The picture she paints is nuanced and insightful. Yet, I believe it is incomplete in at least one critical sense. In order to fully grasp the dynamics of this interaction I suggest that significantly more attention should be given to the agency of judges and their strategic behaviour, as illustrated by the recent literature in the field of judicial politics (see, e.g., here). To illustrate this, let me draw on two important strands in this relationship between domestic and international human rights courts. I will focus on the Inter-American context, which I know best, though the relevant claims also apply to the European system.

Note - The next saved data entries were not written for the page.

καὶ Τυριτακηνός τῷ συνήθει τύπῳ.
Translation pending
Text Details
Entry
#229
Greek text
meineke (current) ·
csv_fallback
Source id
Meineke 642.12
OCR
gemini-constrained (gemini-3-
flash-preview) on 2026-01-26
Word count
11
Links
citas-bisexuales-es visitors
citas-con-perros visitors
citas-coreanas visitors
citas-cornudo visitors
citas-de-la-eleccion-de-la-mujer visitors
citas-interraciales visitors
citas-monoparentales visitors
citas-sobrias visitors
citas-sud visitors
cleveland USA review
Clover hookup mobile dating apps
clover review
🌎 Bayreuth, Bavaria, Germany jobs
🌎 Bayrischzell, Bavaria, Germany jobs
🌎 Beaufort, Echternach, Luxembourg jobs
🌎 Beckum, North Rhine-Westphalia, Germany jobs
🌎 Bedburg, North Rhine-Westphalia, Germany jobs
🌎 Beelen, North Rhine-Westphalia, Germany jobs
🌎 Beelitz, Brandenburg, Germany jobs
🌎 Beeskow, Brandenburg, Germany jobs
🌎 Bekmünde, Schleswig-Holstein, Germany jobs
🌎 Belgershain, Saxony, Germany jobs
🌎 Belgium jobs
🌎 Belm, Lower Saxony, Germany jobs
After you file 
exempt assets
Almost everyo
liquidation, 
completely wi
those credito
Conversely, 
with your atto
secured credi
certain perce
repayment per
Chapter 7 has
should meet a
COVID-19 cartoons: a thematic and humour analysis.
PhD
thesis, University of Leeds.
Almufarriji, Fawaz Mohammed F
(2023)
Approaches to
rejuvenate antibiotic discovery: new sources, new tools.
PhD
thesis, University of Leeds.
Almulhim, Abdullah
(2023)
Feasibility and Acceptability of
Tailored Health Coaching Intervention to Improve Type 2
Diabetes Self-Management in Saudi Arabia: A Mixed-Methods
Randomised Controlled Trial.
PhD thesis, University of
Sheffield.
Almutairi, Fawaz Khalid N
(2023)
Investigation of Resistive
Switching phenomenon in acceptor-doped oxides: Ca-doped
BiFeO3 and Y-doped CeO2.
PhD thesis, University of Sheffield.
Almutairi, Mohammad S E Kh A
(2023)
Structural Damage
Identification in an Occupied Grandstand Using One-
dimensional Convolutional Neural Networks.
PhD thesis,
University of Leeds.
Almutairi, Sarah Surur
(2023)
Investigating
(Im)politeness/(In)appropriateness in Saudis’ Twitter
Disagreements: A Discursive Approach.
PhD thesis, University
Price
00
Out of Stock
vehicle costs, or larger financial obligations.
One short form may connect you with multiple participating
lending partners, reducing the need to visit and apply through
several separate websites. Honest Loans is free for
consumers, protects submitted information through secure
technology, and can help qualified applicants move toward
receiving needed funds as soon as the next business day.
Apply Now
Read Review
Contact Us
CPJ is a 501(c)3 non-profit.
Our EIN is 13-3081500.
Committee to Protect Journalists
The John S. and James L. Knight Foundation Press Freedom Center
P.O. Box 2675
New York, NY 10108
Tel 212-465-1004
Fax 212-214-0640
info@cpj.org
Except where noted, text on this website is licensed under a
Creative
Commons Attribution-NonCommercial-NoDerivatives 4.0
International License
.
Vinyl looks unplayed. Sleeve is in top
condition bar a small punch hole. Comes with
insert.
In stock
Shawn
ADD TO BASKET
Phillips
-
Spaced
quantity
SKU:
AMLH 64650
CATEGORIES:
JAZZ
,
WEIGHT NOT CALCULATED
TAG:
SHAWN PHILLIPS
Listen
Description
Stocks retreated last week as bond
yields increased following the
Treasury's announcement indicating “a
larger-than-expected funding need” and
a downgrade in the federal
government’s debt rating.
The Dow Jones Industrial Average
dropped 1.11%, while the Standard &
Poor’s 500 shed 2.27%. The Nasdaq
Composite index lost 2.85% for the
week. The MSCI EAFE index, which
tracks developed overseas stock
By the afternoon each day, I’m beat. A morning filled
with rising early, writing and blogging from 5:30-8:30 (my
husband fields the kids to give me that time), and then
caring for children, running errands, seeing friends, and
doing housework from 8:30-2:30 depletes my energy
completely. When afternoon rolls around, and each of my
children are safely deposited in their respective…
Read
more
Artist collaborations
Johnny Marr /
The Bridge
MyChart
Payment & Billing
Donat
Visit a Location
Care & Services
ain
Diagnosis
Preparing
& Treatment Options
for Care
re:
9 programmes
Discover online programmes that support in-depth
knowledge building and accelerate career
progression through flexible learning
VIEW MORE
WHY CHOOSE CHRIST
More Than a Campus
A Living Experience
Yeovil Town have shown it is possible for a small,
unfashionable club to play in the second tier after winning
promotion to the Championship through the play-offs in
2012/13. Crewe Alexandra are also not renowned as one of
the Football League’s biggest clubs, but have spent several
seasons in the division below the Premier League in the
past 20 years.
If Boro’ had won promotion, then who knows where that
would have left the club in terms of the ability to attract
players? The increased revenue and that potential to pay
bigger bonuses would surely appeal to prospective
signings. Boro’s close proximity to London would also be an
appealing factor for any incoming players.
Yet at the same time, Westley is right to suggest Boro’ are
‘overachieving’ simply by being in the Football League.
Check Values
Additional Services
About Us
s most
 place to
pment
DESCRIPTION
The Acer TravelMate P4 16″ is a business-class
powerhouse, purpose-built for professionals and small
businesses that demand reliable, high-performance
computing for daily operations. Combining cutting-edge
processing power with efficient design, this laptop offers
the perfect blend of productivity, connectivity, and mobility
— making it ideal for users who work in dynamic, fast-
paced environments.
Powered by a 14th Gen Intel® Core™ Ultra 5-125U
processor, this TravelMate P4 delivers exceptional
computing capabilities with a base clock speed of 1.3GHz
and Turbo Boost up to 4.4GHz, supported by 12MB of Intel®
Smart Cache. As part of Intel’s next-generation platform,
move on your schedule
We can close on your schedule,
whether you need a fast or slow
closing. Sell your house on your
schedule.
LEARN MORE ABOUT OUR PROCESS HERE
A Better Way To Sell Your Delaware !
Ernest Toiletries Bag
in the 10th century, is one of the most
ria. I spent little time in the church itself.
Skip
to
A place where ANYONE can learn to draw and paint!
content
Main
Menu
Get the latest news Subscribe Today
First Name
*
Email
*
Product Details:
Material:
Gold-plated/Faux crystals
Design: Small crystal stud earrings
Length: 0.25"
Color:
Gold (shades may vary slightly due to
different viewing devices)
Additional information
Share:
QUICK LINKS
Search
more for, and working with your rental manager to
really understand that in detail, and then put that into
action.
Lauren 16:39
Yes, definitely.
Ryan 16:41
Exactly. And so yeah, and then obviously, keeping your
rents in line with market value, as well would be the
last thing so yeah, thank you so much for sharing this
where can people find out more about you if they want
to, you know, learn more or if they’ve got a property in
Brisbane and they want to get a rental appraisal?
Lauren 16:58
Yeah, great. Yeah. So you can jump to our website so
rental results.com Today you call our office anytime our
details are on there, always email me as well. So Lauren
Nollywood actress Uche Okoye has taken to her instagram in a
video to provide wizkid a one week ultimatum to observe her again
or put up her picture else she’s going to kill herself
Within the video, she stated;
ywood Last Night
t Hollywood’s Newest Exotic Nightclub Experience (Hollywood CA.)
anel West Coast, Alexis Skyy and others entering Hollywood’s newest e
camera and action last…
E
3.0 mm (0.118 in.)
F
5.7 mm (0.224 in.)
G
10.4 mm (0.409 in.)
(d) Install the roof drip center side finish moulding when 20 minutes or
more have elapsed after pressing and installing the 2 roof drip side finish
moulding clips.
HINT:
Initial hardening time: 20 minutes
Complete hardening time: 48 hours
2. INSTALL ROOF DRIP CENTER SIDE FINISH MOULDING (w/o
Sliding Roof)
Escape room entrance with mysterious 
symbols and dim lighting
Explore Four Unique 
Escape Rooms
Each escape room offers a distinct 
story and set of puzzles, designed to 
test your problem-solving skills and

First, domestic courts seem to have used the bindingness of decisions by the Inter-American Court of Human Rights (IACtHR) strategically to strengthen their authority or to shield certain decisions from criticism. In this vein, the Argentine Supreme Court “found” the binding character of the IACtHR’s decision against Peru in Barrios Altos (i.e. beyond what Article 68 of the American Convention of Human Rights -ACHR- stipulated) to overturn one of its own previous decisions which would have otherwise been considered res judicata under Argentine law. This was compatible with the decision of the Kirchner administration to put accountability for grave human rights violations at the centre of its political agenda, as well as in line with the need of the Supreme Court to re-legitimise itself after its 2001 crisis. Similarly, Colombia’s Constitutional Court recognised the binding nature of all the IACtHR’s jurisprudence shortly after being created, when it needed to establish itself as the high court of the land against the open resistance of the Colombian Supreme Court; and then again several years later in the context of a critical decision it needed to reach directly challenging the strong Uribe administration. Finally, Mexico’s Supreme Court accepted the bindingness of IACtHR jurisprudence in a particular context of vulnerability before the Inter-American system, given the local lack of action in light of previous IACtHR’s decisions, the violent domestic context, and the number of cases that were still pending against Mexico in the Inter American system. Accordingly, as I argue at greater length elsewhere, these high courts seem to have used the bindingness of the IACtHR’s jurisprudence defensively in order to either “externalise” some of the costs of a decision, gather traction/legitimacy vis-à-vis hostile domestic actors, or seek leniency from the IACtHR system.

Arguably, my thesis of the strategic acceptance of the binding character of the IACtHR’s jurisprudence is further supported by the fact that throughout this same period other domestic judiciaries were, as a general matter, “reluctant compliance partners, foot-dragging or ignoring the [IACtHR] orders altogether” (see Huneeus, here). As Neuman and Basch et al have argued, on doctrinal and empirical grounds respectively, domestic courts failed to comply with IACtHR’s rulings in a very significant number of instances. Notably, this reluctance has obtained even under what Contesse has termed a “maximalist” approach adopted by the IACtHR, namely, one that leaves virtually no room for domestic authorities to reach their own decisions and obliges domestic courts to follow the IACtHR’s authoritative interpretation of the ACHR.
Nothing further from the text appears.